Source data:
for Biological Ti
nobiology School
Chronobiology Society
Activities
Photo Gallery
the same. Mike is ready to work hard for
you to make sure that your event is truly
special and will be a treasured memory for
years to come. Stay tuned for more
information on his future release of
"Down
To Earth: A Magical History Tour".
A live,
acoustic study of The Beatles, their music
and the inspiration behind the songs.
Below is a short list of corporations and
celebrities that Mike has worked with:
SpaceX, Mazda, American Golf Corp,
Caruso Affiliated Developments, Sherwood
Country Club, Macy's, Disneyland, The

## WHAT THE TASK ASKS
Where the line containing "acoustic study of The Beatles, their music" appears in the records above, begin there and print every line through the last, exactly and with nothing else.

## OUTPUT FOR THIS EXERCISE
acoustic study of The Beatles, their music
and the inspiration behind the songs.
Below is a short list of corporations and
celebrities that Mike has worked with:
SpaceX, Mazda, American Golf Corp,
Caruso Affiliated Developments, Sherwood
Country Club, Macy's, Disneyland, The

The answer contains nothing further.